Promulgada pela Organização das Nações Unidas (ONU) em 1948, a Declaração Universal dos Direitos Humanos garante a todos os indivíduos o direito ao desenvolvimento pleno e ao bem-estar social. Entretanto, a flexibilização das leis ambientais impossibilita que as futuras gerações brasileiras possam desfrutar de seus direitos na prática. Isso implica, principalmente, em acidentes no meio ambiente e no aumento do desmatamento – cenário que exige mudança.

A priori, vale ressaltar como a falta de políticas públicas corrobora para a ocorrência de tragédias ambientais – como em Brumadinho. Nesse sentido, de acordo com Leila Pose, advogada especialista em gestão ambiental e membro da Comissão de Direito Ambiental do Instituto dos Advogados Brasileiros (IAB), com relação a esses desastres, o problema não é a legislação, e sim a sua aplicabilidade e efetividade. Dessa forma, evidenciando a importância de se ter punho firme, ao se trata do cumprimento das leis de prevenção ambiental.

Ademais, é válido destacar que, em busca do “desenvolvimento” do país, os governantes tendem a ampliar atividades que têm como principal causa, o desflorestamento. Consoante à Organização das Nações Unidas para a Alimentação e a Agricultura (FAO), a maior taxa de desmatamento foi no Brasil, isso consequente da conversão de florestas para pecuária, agricultura de corte e queima ou associada à exploração madeireira.

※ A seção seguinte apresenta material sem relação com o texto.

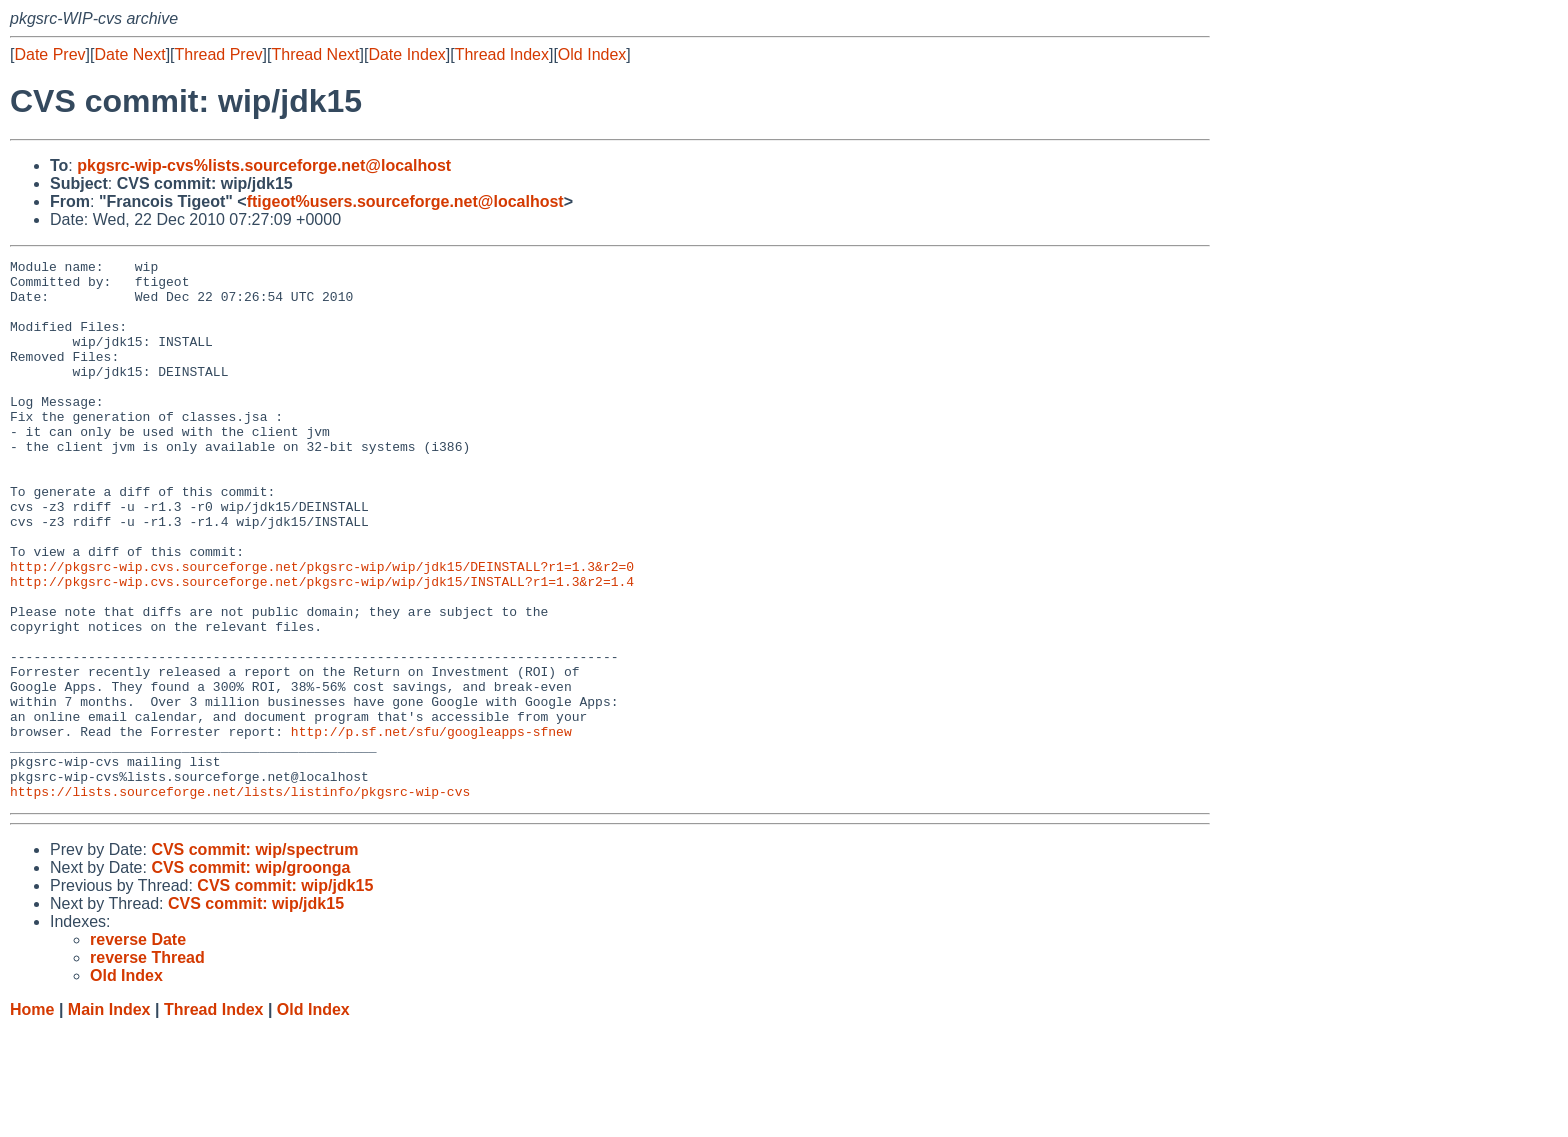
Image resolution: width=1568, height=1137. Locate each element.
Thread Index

Destarte, nota-se uma cultura de desvalorização do ecossistema para valorização da economia.

Infere-se, portanto, que são necessárias medidas para reverter essa situação. Para isso, o Instituto Brasileiro do Meio Ambiente e dos Recursos Naturais Renováveis (IBAMA) – responsável por garantir que a legislação ambiental seja cumprida – deve criar projetos que fiscalizem as áreas florestais. Por meio de visitas recorrentes em tais espaços e multas, caso haja atos insustentáveis, visando combater o desmatamento e incêndios florestais. Sendo assim, poder-se-á aproximar-se da Declaração Universal dos Direitos Humanos e, por conseguinte, salvaguardar direitos igualitários.